#### Exercise description:
Every line from the one containing "খাবারও হলো জম্পেশ।" through the last line below should be reproduced exactly; please include nothing else.

#### Data to process:
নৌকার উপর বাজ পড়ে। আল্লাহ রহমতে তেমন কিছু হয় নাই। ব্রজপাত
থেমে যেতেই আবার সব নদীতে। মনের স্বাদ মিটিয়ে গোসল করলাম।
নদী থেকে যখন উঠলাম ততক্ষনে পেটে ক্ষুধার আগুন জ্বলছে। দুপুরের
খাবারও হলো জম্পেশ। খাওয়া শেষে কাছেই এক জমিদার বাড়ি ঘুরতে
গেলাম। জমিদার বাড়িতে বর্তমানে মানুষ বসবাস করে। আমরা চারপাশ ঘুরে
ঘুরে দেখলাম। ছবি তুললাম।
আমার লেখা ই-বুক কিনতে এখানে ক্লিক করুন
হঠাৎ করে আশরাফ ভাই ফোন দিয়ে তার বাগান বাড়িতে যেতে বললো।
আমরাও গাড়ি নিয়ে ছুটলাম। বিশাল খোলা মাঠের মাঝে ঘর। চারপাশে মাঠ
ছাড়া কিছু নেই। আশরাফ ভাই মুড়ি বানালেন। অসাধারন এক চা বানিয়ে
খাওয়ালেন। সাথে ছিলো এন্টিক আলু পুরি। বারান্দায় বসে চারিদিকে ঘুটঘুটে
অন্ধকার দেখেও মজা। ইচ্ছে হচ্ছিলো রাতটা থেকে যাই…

#### Output for this task:
খাবারও হলো জম্পেশ। খাওয়া শেষে কাছেই এক জমিদার বাড়ি ঘুরতে
গেলাম। জমিদার বাড়িতে বর্তমানে মানুষ বসবাস করে। আমরা চারপাশ ঘুরে
ঘুরে দেখলাম। ছবি তুললাম।
আমার লেখা ই-বুক কিনতে এখানে ক্লিক করুন
হঠাৎ করে আশরাফ ভাই ফোন দিয়ে তার বাগান বাড়িতে যেতে বললো।
আমরাও গাড়ি নিয়ে ছুটলাম। বিশাল খোলা মাঠের মাঝে ঘর। চারপাশে মাঠ
ছাড়া কিছু নেই। আশরাফ ভাই মুড়ি বানালেন। অসাধারন এক চা বানিয়ে
খাওয়ালেন। সাথে ছিলো এন্টিক আলু পুরি। বারান্দায় বসে চারিদিকে ঘুটঘুটে
অন্ধকার দেখেও মজা। ইচ্ছে হচ্ছিলো রাতটা থেকে যাই…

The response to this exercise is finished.